Print the listing below again, exactly. Skip the pictures.

* **MATERIAL FOR THIS EXERCISE**:
Content starts
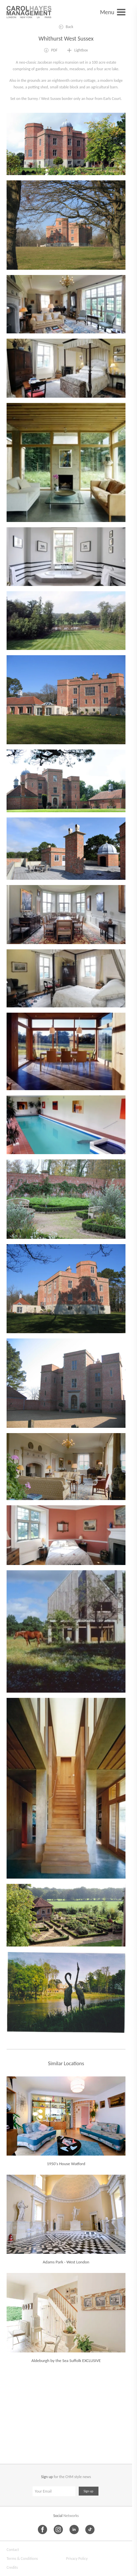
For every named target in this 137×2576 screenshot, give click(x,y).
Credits (12, 2567)
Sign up (89, 2491)
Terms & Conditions (22, 2558)
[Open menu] (112, 12)
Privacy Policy (77, 2558)
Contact (13, 2549)
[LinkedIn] (74, 2529)
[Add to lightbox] (77, 50)
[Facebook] (42, 2529)
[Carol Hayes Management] (29, 12)
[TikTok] (90, 2529)
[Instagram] (58, 2529)
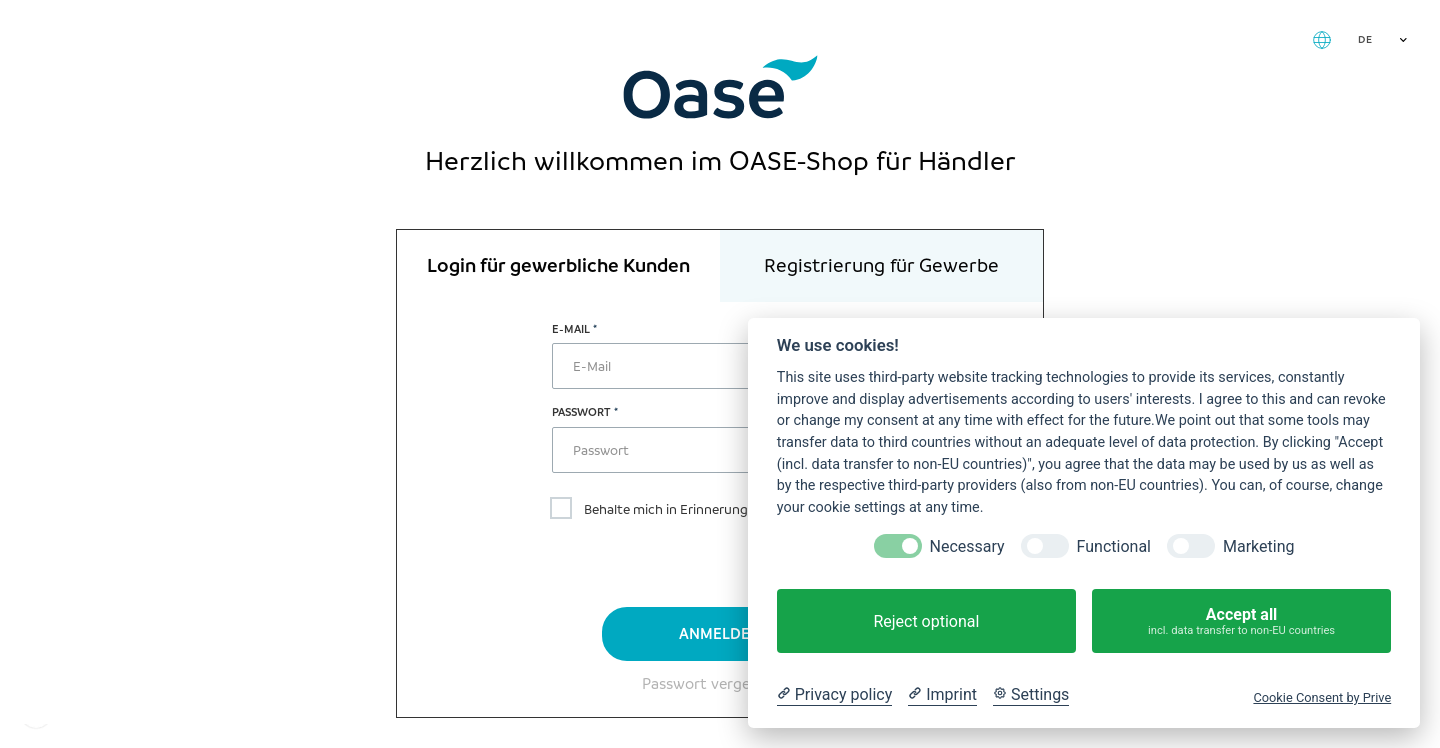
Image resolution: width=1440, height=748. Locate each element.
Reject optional (926, 621)
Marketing (1258, 546)
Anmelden (720, 633)
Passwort (581, 412)
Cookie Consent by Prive (1322, 697)
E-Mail (571, 329)
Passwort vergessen (711, 684)
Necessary (967, 546)
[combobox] (1380, 40)
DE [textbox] (1365, 39)
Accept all (1241, 621)
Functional (1114, 546)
Content ends
* **TASK RESULT**:
For every named target in this 137×2576 screenshot, give click(x,y).
Credits (12, 2567)
Sign up (89, 2491)
Terms & Conditions (22, 2558)
[Open menu] (112, 12)
Privacy Policy (77, 2558)
Contact (13, 2549)
[LinkedIn] (74, 2529)
[Add to lightbox] (77, 50)
[Facebook] (42, 2529)
[Carol Hayes Management] (29, 12)
[TikTok] (90, 2529)
[Instagram] (58, 2529)
Image resolution: width=1440, height=748. Locate each element.
Reject optional (926, 621)
Marketing (1258, 546)
Anmelden (720, 633)
Passwort (581, 412)
Cookie Consent by Prive (1322, 697)
E-Mail (571, 329)
Passwort vergessen (711, 684)
Necessary (967, 546)
[combobox] (1380, 40)
DE [textbox] (1365, 39)
Accept all (1241, 621)
Functional (1114, 546)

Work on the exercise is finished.